Higher education is often an entrepreneurial space, seizing on new opportunities to deliver the best value. Universities cannot rest on the accomplishments of the past. The “closed” classroom of the “sage on a stage” can no longer be the norm. Education needs to evolve to new technologies and new modes of learning if we are to meet the needs of our students. Too often, institutions spend a year or more to design, bid, select, purchase, build or implement new education technology in the service of the teaching and learning mission. But in that yearlong interim, the technology landscape may change so the delivered solution no longer addresses the needs of the education community. If educational technology is to deliver on the promise of making education easier to access, institutions needs to adopt the more nimble framework of open source communities.

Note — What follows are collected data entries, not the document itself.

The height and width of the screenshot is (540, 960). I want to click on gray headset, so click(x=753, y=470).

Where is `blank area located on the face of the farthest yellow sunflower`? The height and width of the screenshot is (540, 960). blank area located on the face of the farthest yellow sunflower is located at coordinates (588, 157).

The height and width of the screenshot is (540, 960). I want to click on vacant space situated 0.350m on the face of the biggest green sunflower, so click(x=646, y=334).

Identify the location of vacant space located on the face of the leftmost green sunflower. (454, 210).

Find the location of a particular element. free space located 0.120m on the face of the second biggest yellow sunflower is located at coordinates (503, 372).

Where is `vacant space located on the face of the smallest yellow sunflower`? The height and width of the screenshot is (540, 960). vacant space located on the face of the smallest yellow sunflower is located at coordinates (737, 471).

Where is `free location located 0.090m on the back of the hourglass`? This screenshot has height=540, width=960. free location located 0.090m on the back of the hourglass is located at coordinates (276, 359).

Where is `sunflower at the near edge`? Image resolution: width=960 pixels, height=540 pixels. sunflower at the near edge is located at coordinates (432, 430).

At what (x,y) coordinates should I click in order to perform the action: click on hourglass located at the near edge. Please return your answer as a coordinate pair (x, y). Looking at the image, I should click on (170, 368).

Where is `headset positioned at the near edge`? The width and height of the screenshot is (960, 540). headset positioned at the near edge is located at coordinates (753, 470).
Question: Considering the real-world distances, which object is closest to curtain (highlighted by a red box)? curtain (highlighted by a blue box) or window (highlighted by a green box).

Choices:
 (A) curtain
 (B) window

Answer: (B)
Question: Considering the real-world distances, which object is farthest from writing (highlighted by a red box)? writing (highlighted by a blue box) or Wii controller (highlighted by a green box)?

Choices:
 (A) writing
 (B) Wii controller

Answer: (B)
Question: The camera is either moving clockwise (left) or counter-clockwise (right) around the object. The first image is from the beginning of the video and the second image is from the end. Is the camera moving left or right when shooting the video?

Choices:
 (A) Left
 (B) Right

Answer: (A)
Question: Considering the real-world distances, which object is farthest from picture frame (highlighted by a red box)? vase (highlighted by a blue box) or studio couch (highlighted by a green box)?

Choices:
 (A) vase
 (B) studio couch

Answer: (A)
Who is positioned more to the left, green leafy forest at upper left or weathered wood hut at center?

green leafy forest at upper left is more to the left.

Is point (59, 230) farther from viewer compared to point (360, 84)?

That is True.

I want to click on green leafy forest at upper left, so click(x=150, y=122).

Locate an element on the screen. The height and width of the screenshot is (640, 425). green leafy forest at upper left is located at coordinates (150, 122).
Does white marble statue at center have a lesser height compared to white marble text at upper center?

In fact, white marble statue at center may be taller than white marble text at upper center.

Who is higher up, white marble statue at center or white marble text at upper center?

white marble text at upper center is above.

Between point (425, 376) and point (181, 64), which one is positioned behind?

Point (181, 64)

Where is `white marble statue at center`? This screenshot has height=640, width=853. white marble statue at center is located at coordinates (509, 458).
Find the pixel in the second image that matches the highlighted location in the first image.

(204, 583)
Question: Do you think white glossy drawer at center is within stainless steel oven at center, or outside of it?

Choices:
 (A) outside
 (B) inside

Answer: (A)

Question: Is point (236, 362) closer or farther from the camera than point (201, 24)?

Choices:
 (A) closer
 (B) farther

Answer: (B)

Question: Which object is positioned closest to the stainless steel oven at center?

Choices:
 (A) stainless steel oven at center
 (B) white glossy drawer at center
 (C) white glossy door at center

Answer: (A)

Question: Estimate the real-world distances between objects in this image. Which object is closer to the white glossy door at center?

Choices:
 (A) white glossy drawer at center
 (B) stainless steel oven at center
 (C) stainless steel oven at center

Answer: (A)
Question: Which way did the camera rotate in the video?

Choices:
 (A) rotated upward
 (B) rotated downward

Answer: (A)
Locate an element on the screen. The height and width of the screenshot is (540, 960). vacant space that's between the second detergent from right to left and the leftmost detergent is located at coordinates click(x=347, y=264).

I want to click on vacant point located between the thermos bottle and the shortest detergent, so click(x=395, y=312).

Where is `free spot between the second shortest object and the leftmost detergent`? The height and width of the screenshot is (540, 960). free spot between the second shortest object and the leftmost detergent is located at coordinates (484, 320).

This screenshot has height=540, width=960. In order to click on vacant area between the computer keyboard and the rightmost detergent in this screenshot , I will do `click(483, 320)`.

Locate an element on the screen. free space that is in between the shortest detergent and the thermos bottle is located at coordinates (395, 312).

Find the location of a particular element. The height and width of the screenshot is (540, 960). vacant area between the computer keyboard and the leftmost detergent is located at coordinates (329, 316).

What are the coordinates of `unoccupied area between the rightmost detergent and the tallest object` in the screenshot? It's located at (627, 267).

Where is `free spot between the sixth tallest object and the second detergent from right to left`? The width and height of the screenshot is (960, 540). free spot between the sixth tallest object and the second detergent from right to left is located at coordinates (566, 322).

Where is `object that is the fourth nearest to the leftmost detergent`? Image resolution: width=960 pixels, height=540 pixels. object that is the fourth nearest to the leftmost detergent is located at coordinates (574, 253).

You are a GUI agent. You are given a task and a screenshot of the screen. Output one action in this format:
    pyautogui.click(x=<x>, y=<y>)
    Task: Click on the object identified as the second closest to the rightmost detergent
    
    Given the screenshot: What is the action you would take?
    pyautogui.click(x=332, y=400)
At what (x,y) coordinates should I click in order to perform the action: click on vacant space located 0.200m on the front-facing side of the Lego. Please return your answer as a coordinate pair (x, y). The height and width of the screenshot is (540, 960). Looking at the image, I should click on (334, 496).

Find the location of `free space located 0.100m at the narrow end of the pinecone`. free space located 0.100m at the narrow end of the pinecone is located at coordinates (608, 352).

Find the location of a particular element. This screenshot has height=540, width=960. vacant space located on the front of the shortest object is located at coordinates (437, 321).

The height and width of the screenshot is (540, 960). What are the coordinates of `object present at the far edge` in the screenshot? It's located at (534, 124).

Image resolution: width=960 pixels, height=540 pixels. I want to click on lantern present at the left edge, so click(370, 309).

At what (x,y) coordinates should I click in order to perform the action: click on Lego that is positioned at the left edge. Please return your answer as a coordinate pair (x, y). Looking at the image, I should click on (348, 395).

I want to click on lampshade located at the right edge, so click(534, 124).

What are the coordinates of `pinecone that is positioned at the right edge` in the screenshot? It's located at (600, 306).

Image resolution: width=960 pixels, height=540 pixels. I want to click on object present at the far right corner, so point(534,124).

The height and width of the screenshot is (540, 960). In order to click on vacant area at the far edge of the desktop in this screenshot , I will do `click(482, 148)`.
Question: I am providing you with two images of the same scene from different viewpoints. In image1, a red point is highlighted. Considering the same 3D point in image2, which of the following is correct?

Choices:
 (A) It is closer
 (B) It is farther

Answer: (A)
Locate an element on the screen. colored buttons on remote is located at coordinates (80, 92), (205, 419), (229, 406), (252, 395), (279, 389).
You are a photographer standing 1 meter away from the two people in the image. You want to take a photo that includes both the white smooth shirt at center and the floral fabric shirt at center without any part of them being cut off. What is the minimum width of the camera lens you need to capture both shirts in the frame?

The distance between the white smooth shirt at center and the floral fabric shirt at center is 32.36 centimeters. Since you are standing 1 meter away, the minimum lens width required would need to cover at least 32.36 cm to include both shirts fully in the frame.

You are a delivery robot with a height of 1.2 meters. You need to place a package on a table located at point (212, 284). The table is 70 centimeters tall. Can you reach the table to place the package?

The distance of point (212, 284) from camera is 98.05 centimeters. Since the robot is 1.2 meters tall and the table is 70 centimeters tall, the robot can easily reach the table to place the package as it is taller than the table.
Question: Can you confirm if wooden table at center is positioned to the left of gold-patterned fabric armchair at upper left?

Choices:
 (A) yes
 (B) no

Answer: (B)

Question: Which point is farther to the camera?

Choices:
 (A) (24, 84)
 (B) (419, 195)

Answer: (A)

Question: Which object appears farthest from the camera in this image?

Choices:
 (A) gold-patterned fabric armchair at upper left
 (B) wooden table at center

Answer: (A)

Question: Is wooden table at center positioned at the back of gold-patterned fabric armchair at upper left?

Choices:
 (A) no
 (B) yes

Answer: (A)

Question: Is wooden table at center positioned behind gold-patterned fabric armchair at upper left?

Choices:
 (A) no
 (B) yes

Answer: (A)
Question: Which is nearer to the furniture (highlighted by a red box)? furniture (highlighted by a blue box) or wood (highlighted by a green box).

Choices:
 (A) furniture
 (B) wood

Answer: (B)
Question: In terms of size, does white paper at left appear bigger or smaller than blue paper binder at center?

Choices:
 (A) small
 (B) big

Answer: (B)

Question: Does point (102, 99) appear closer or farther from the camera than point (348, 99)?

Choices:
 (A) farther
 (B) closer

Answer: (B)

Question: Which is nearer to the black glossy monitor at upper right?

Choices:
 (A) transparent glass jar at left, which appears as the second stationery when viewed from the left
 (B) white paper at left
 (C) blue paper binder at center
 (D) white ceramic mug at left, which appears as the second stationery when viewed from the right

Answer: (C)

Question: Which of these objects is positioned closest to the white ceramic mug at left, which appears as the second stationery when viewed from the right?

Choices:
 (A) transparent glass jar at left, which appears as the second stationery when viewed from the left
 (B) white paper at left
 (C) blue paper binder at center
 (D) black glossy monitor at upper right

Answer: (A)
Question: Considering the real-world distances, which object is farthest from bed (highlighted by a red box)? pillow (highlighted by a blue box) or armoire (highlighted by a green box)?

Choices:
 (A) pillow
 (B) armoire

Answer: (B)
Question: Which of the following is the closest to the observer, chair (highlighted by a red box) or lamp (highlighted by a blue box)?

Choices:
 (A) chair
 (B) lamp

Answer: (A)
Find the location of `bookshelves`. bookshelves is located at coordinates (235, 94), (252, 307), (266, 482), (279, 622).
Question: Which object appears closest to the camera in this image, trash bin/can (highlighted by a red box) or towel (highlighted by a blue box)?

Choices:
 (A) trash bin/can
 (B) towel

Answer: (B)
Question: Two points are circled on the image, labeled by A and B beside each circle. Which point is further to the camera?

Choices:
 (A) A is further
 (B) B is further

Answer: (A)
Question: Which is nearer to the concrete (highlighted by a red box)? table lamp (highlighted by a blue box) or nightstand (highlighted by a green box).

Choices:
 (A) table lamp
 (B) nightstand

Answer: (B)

Jim warns that "technological solutions often re-entrench traditional educational models that aren't as effective today as they once were." Have your organization's tools prescribed ways of working that actually hinder your ability to achieve your goals? How might different technological choices affect how you and your teams operate?
Jim maintains that "our responsibility as stewards of education is to discover the next educational computing methods in partnership with the students we serve." In what ways is your educational organization doing this? In what ways could it be strengthening its partnership with the people it serves?
Jim explains how addressing a seemingly simple student need to make learning resource "more mobile" required changes to multiple domains and initiatives—from campus infrastructure to software design to pedagogy itself. Think about a way you'd like to make your educational organization more open. What resources would it require? Who would need to be involved? How long would it take? How might your teams address these requirements? Draw a map if useful.